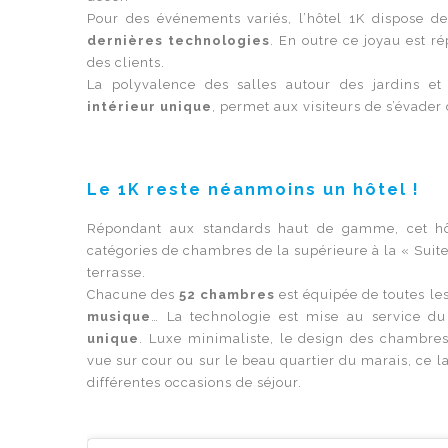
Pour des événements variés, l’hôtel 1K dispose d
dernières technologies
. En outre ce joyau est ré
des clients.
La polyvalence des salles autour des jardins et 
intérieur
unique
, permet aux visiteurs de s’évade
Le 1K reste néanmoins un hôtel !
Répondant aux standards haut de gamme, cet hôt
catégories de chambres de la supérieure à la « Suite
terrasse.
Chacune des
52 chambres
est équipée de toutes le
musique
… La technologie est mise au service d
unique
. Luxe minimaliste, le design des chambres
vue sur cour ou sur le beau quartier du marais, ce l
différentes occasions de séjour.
━━━━━━━━
[ASSIGNED TASK] Write out every line of the data that holds the word "chambres".

[WRITTEN ANSWER]
catégories de chambres de la supérieure à la « Suite
52 chambres
. Luxe minimaliste, le design des chambres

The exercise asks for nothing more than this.